El misterioso deseo de morir en casa

El misterioso deseo de morir en casa

ÁNGELA PEÑA
Para muchos es inexplicable, misterioso, el afán de algunos enfermos hospitalizados porque los dejen ir a morir a sus casas. Un amigo se llevó a la tumba ese deseo que pedía a su esposa, insistente, sin que ella accediera. Como él, otros pacientes lo expresan, pero los familiares, esperanzados en la recuperación, no los complacen.  El secreto de esa recóndita aspiración llega a través de un interesante mensaje enviado por la Fundación Bruderhof, y lo sorprendente es que no siempre los afectados mueren después del traslado sino que muchas veces reviven.

La petición de salir del internamiento se produce en ese momento de mejoría que siente el postrado y que los dominicanos llaman “el aliento de la muerte”. Es como una resurrección, afirma Johann Christoph Arnold en “Más allá de la medicina”, artículo que reproduce Bruderhof, una institución religiosa, por Internet.

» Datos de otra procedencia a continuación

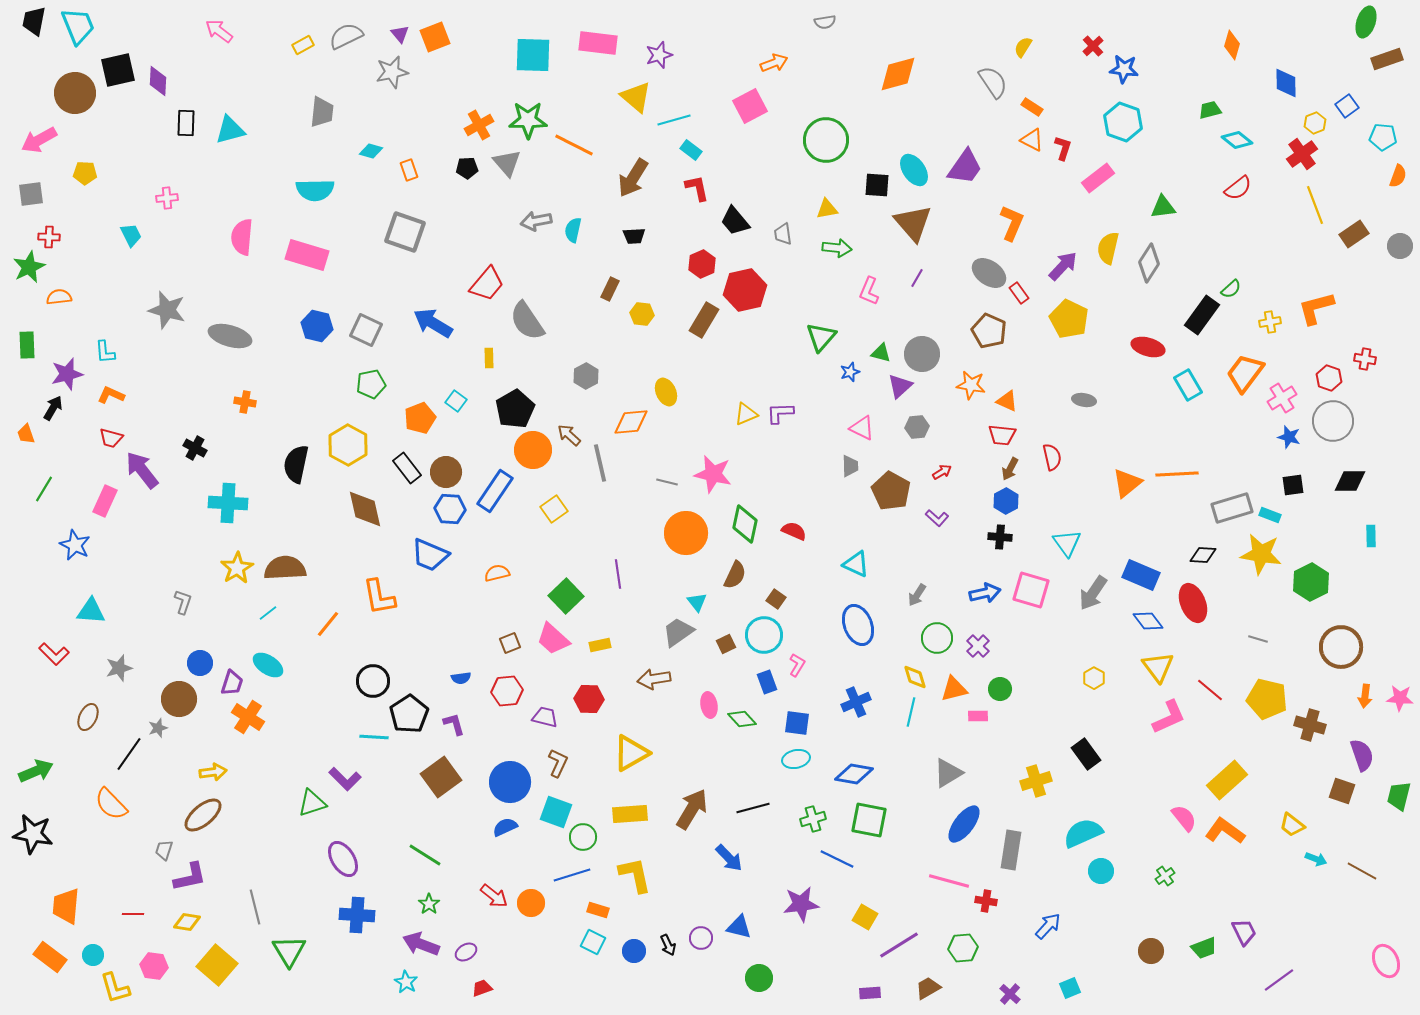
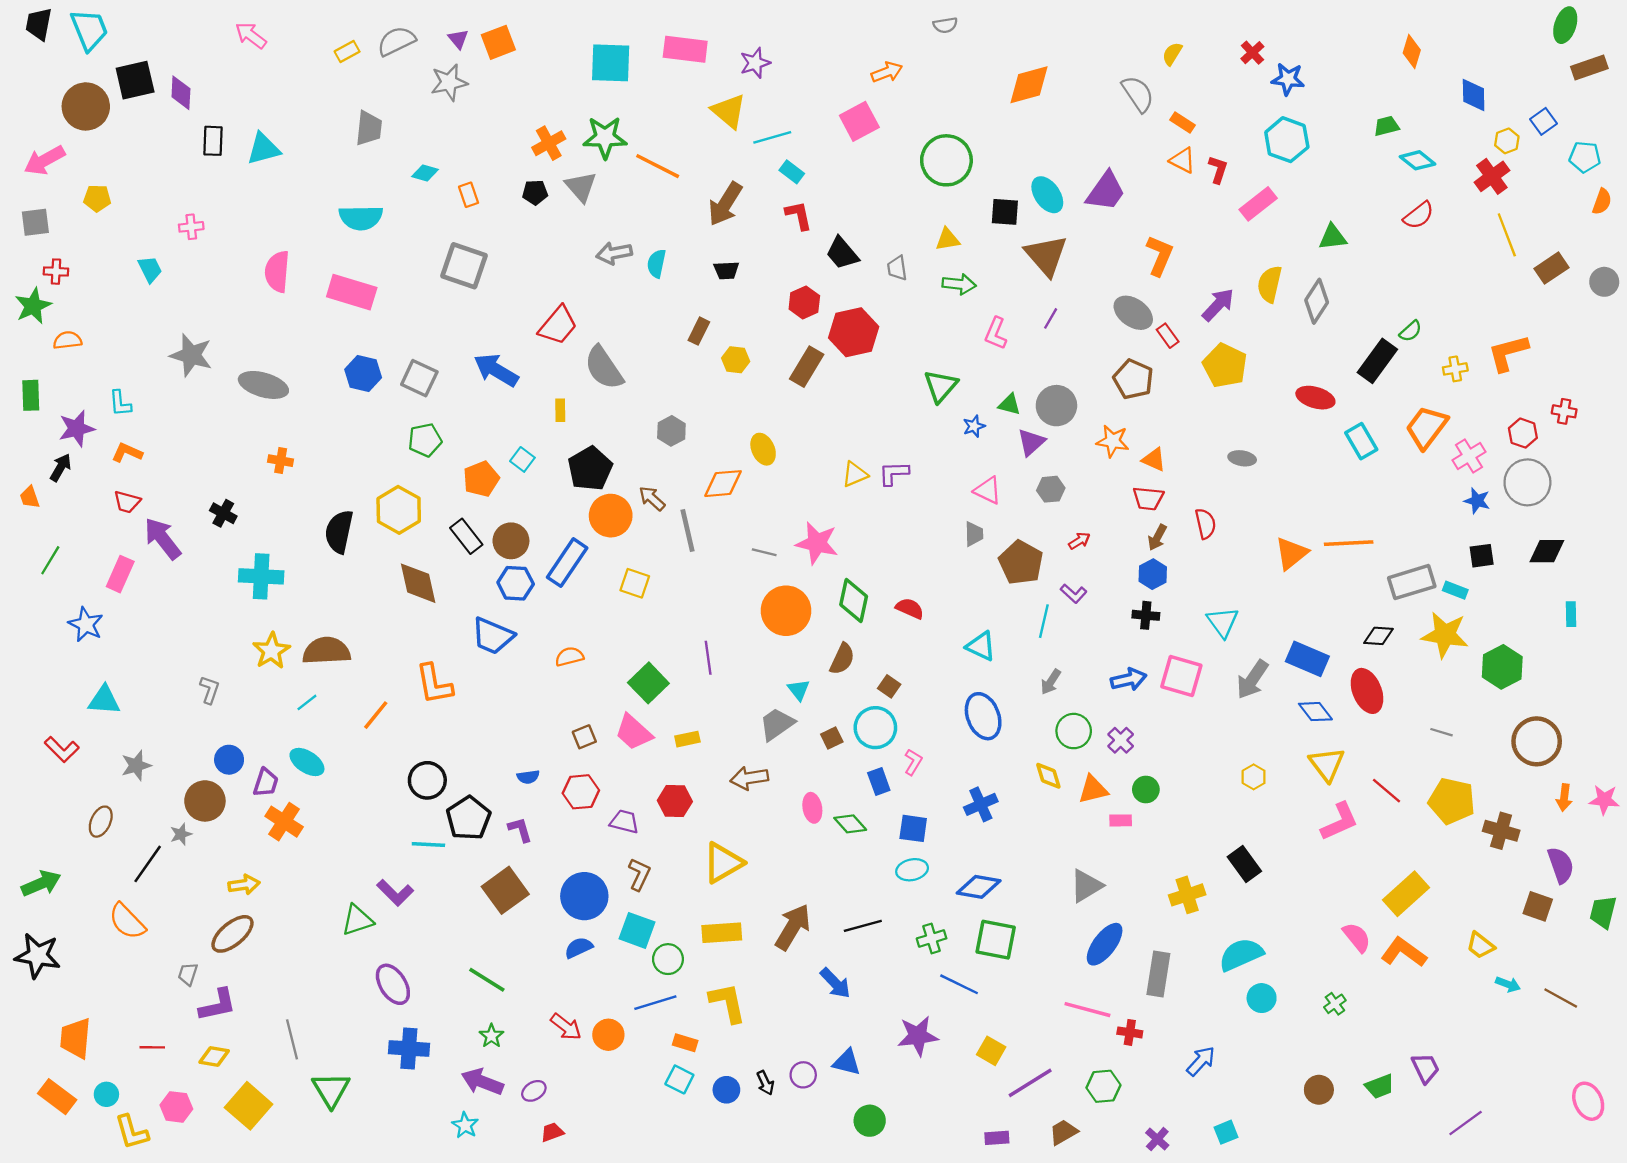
yellow square: (554, 509) -> (635, 583), turned -36
cyan line: (911, 712) -> (1044, 621), moved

La gran mayoría de estos enfermos terminales, dice, “preferiría morir en sus casas, rodeados por el amor de familiares y amigos”. Pero la verdad, agrega, es que “pasan sus últimos días en hospitales, conectados a tubos y aparatos de control y atendidos por personas prácticamente extrañas. El resultado es que, en lugar de tener la posibilidad de utilizar sus últimos días para examinar sus propias vidas, compartir recuerdos, despedirse de los amigos, recordar el pasado (o reconciliarse con él), los pasan en un ambiente hospitalario, en una lucha inútil por retrasar lo inevitable”.

“Ir más allá de la medicina no supone empequeñecer o despreciar su papel ni descartar la ayuda muy real que ésta proporciona en la lucha contra la infección o el alivio del dolor. Pero sí supone alejar la atención de las inyecciones, las pastillas y los controles y mediciones, entrenándola para percibir las dimensiones sociales y espirituales de la muerte, cosas que, en último término, son mucho más importantes”, agrega.

Refiere la felicidad de muchos que murieron en sus hogares y cuenta de una dama con cáncer de mama que “cuando tuvo muy claro que iba a morir, realizó un esfuerzo concertado para alejarse de todo, excepto de lo básico. No se mostró grosera, pero sí firme: “Si voy a morir de todos modos, de nada sirve acudir a la consulta del médico, permitir que me saquen sangre, me pesen o me hagan cualquiera de esas cosas. Lo verdaderamente importante es que me sienta lo bastante cómoda para vivir”,  y “negándose a guardar cama, incluso cuando sentía náuseas o debilidad, se arrastraba hasta el trabajo siempre que podía y expresaba: “No me estoy muriendo de cáncer, sino que estoy viviendo con él”.

La experiencia de su tío Hardy fue distinta. Sufría del corazón, de diabetes, fue operado de bypass, pero el corazón volvió a fallarle y, hospitalizado, pidió que le dieran de alta y lo complacieron. Necesitaba tomar medicamentos por vía intravenosa, y oxígeno para respirar y para el dolor en el pecho. Un día, sin embargo, “sorprendió a todos al tratar de quitarse el suero. Según dijo, estaba preparado para morir tanto como lo estaba para vivir. Estaba preparado para lo que Dios decidiera”. Se lo retiraron con la anuencia de los médicos “y cuando el enfermero lo desconectó, Hardy le indicó que se inclinara hacía él y le dio un beso. Milagrosamente sobrevivió y parecía adquirir nueva fortaleza cada día. Su mejoría se mantuvo, hasta que reanudó sus antiguas actividades y emprendió algunos viajes largos, incluido uno a Europa. El corazón terminó por fallarle, definitivamente, tres años más tarde y murió”. Esto le recuerda a Arnold una vieja verdad: “Sólo cuando el hombre abandona y deja caer los brazos puede intervenir Dios y ocuparse de la lucha”.

Concluye la historia sobre su tío comentando: “Todo fue tal y como había escrito su madre, mi abuela Emmy Arnold: “A veces, antes de que se produzca la muerte, se experimenta un estallido súbito de la vida. Es como un otoño esplendoroso antes de un largo y frío invierno. Y después llega la primavera: la resurrección”.